Kızlarının konuştuğu Emine Deniz, komşusunun oğlu M.K.C.’nin, otomobille geri manevra yaparken çarpıp, duvara sıkıştırdığını söyledi. Polis ekiplerinin yeniden ifadesini aldığı Emine Deniz, kendisine M.K.C.'nin çarptığını, annesi S.C. tarafından tehdit edildiği için de düştüğünü söylediğini ifade etti. Emine Deniz, kazadan 32 saat sonra yaşamını yitirdi.
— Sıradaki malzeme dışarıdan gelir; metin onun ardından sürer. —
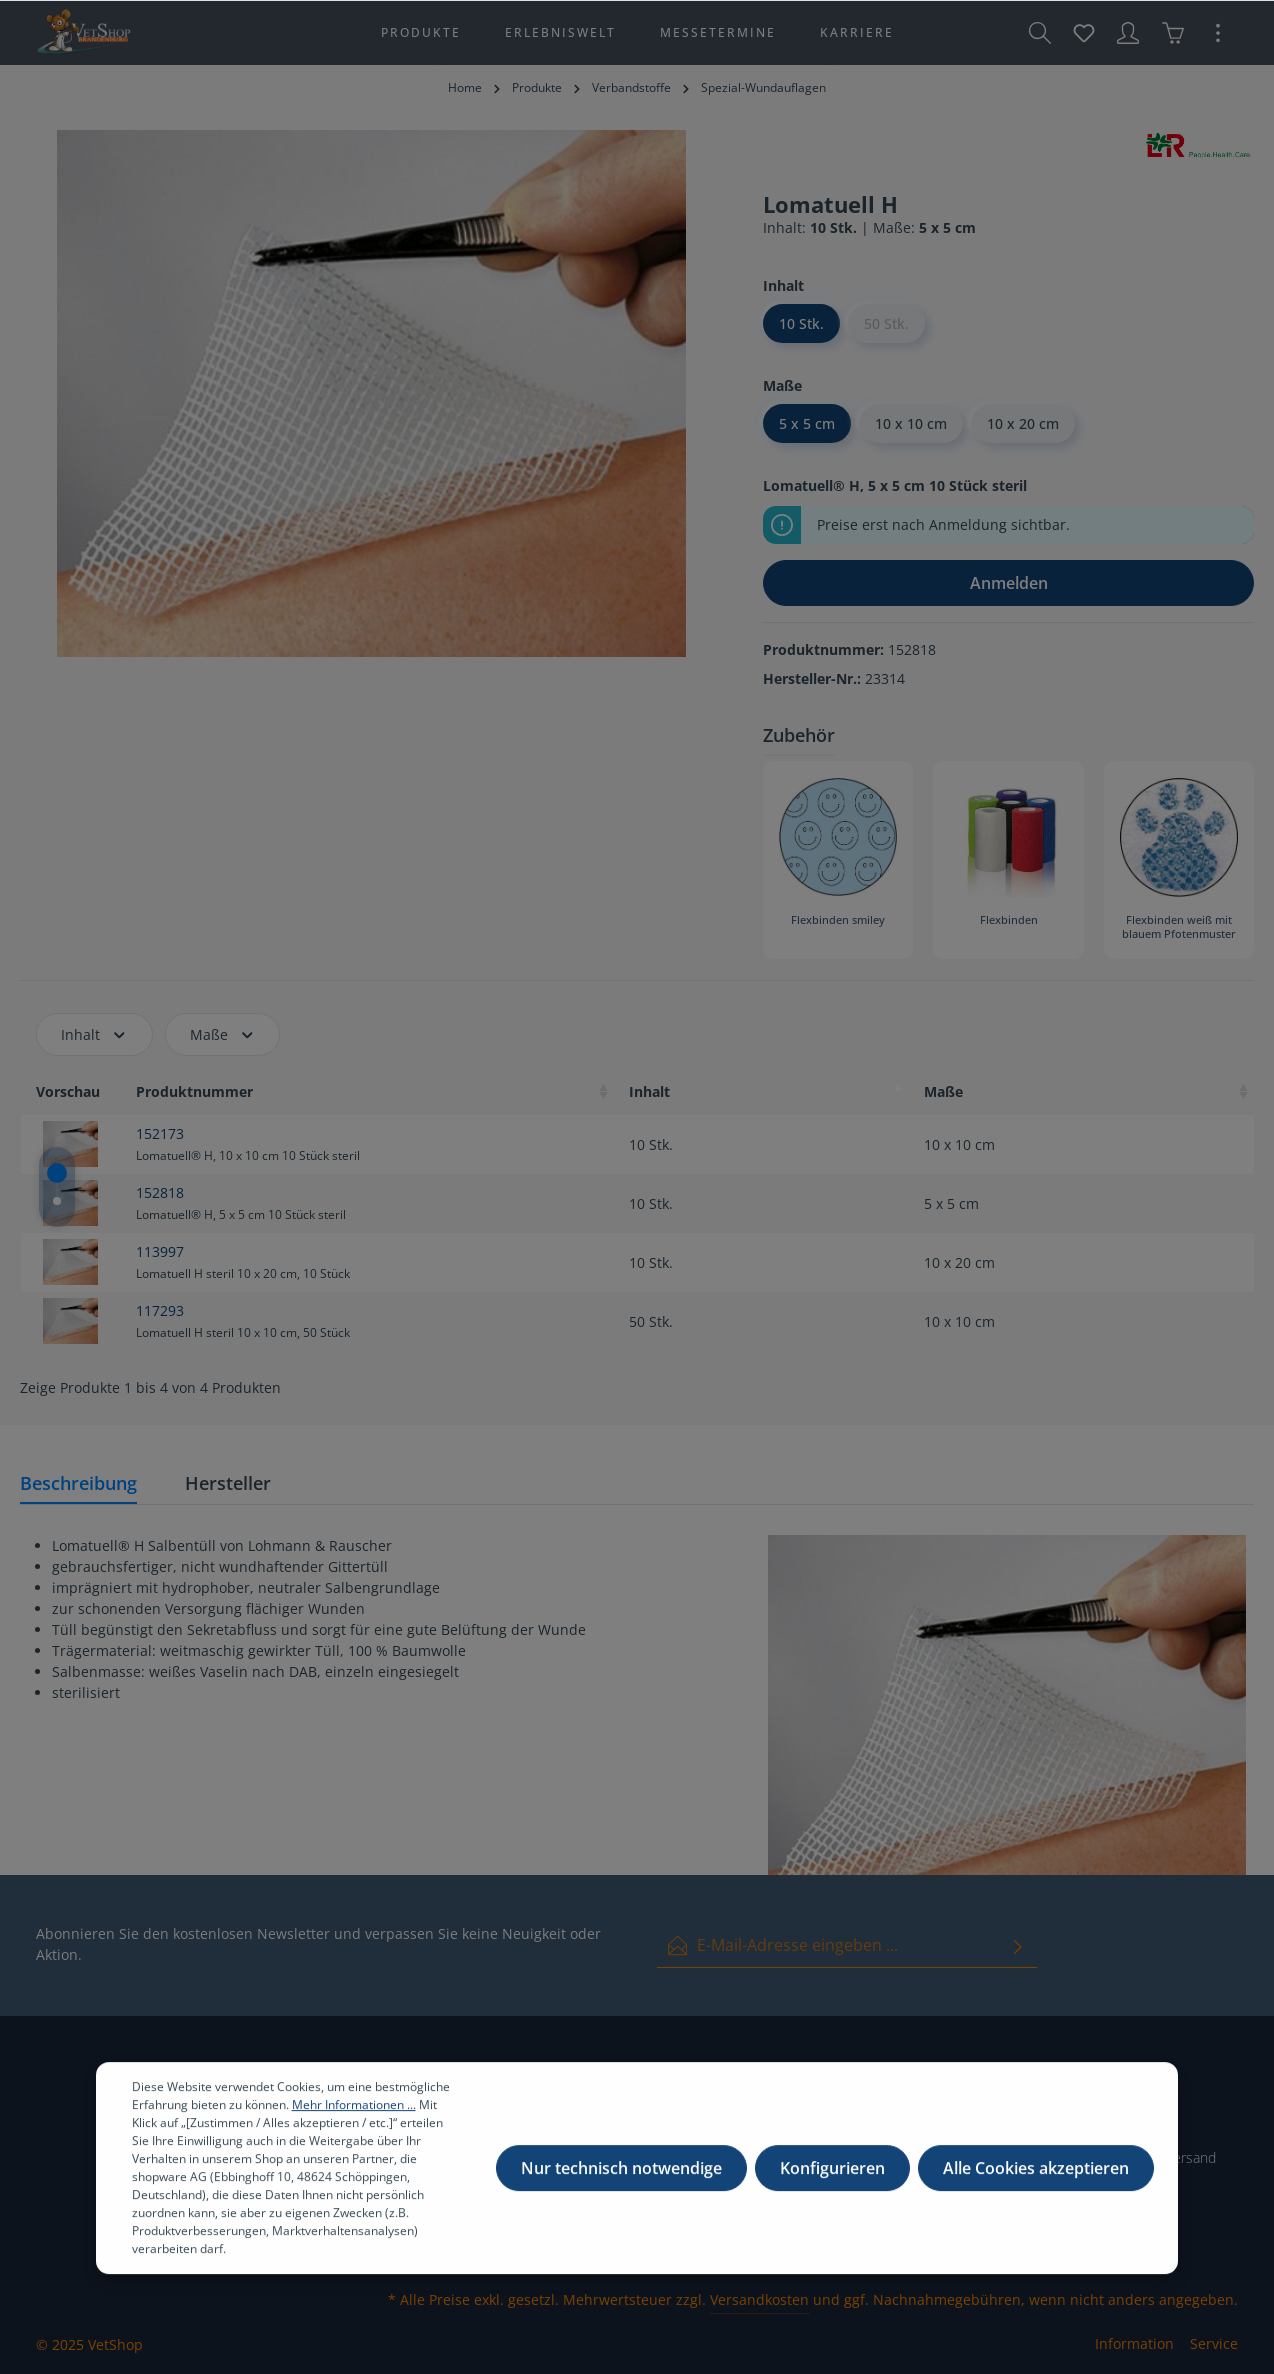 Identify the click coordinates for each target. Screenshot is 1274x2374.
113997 (160, 1251)
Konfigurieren (832, 2187)
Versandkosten (759, 2299)
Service (1214, 2343)
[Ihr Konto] (1128, 33)
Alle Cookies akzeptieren (1036, 2187)
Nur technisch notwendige (621, 2187)
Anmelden (1009, 583)
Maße (223, 1034)
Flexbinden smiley (838, 920)
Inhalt (94, 1034)
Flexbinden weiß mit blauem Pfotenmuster (1179, 927)
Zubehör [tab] (799, 735)
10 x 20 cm (1023, 423)
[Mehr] (1218, 33)
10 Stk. (801, 323)
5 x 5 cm (807, 423)
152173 (160, 1133)
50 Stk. (886, 323)
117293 (160, 1310)
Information (1134, 2343)
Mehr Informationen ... (354, 2123)
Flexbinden (1009, 920)
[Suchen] (1040, 33)
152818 (160, 1192)
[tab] (78, 1484)
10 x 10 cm (911, 423)
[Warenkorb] (1173, 33)
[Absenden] (1018, 1945) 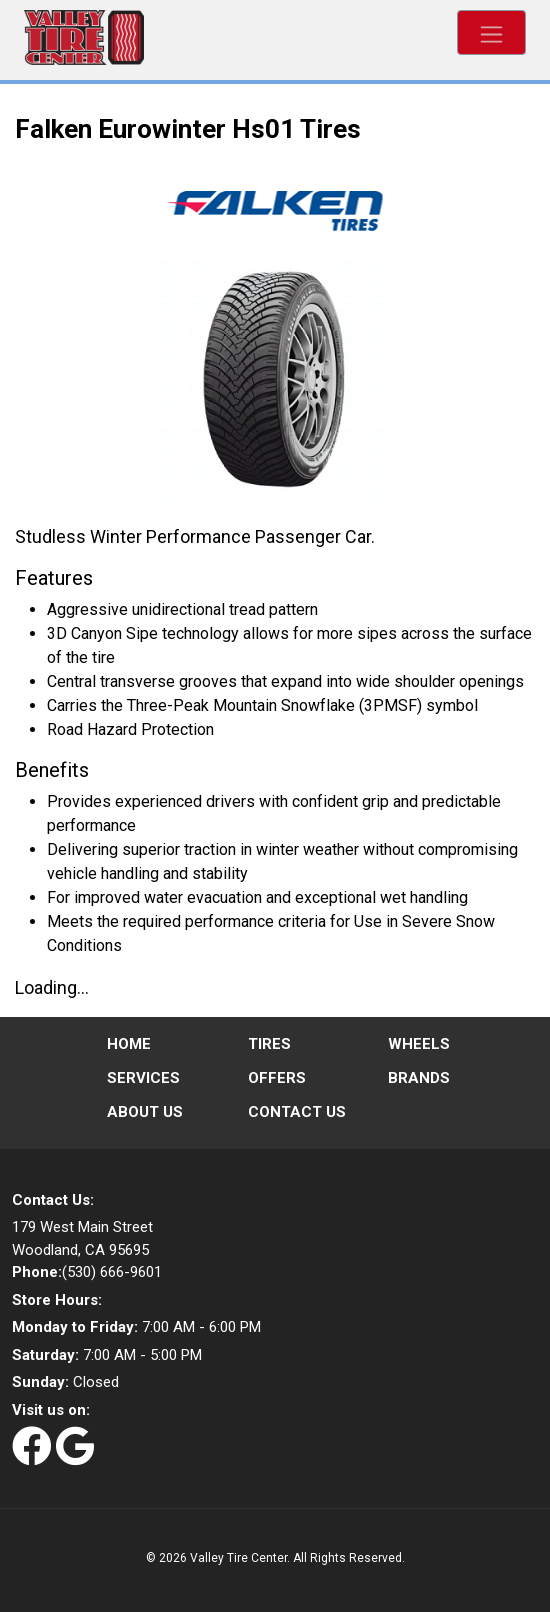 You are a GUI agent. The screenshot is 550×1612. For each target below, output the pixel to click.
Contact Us (297, 1112)
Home (129, 1044)
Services (143, 1078)
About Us (145, 1112)
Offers (277, 1078)
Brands (419, 1078)
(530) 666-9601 (87, 1272)
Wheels (419, 1044)
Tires (269, 1044)
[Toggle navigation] (491, 32)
Emine Deniz'in eşi ve çocuklarının şikayeti üzerine soruşturmayı derinleştiren polis, kazaya neden olan otomobil sürücüsü M.K.C.'yi gözaltına aldı. Suçunu itiraf eden M.K.C., ifadesinin ardından adli kontrol şartıyla serbest bırakıldı. Polis, M.K.C.'nin annesi S.C.'nin de 'tehdit' iddiasıyla ifadesine başvurdu.
'DÜŞTÜĞÜNE İNANMADIK'
Özge Deniz Taniş (27), annesinin yaşadıklarını ölümünden önce kendisine tüm detayları ile anlattığını söyledi. Olaydan sonra düştüğünü söyleyen annelerine inanmadıklarını anlatan Özge Deniz Taniş, şunları söyledi:
"Çünkü birçok kemiği kırılmıştı. Olayında sıcaklığı ile çok üzerine gidemedik. 11 saat sonra olayın trafik kazası olduğunu öğrendik. 'Anne sen düşmedin. Düşmeyle böyle yaralanılmaz. Polis ve doktorlar da dahil olmak üzere kimse sana inanmıyor. Polisler, bizim seni balkondan attığımızı düşünüyorlar. Ne olduysa anlat lütfen' dedik. İyileşemeyeceğini, eskisi gibi ayağa kalamayacağını anlayan annem, gerçeği anlatmaya mecburiyetinde kalıp, 'Sizleri korumak için sustum' dedi. 'Kazayı kimse gördü mü?' diye sorduğumda, bütün komşuların gördüğünü söyleyip, 'Elimi yüzümü yıkadılar, dilim dönmüştü, çıkardılar' dedi. Kazadan sonra birçok kemiği kırılan annemi, eve getirmişler. Ambulans gelince daha annemin bir şey söylemesine fırsat vermeden komşular, 'Düştü o, bir şeyi yok' demişler. Baştan kaza olduğu söylense ona göre bir tedavi uygulanacaktı. Belinin üst kısmında kırılmadık kemiği kalmamış. Bir de S.C. ablama, 'Annen çok merhametli. Sen de öylesin. Annen olayın kaza olduğunu söylemez, sen de söyleme. Annen felç kalırsa gelir, altını değiştiririm. Ömür boyu annene bakarım' demiş. Otomobil öyle bir çarpmış ki anneme, felç kalacağından eminler yani. Bu kadar da pişkinler. Biraz olsun mahcubiyetleri yok. Bize gerçeği söyleselerdi, annemi kurtarmak için gereken şeyleri yapsalardı, kendilerinden belki de şikayetçi olmazdık. Kaza bu, herkesin başına gelebilir. Ama bize hiçbir şey söylemediler."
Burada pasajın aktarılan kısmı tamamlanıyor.